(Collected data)
════

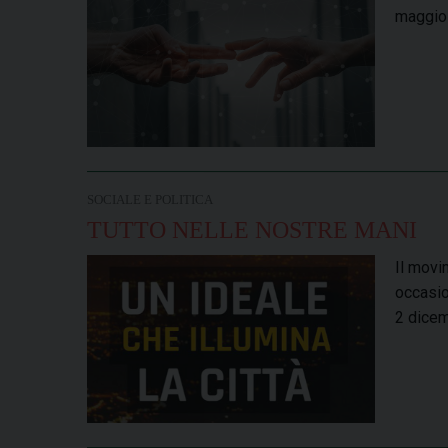
maggio 
SOCIALE E POLITICA
TUTTO NELLE NOSTRE MANI
Il movi
occasio
2 dicem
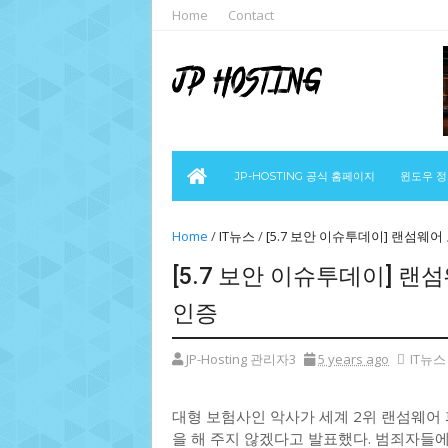
Home
Contact
JP-HOSTING 공식 홈페이지
윈도우 
Home
/
IT뉴스
/
[5.7 보안 이슈투데이] 랜섬웨어
[5.7 보안 이슈투데이] 랜
인증
JP-Hosting 관리자3
5 years ago
IT뉴스
대형 보험사인 악사가 세계 2위 랜섬웨어
을 해 주지 않겠다고 발표했다. 범죄자들에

════

TASK GOAL: Return each line from the records that includes the word "랜섬웨어".

EXERCISE ANSWER:
[5.7 보안 이슈투데이] 랜섬웨어
대형 보험사인 악사가 세계 2위 랜섬웨어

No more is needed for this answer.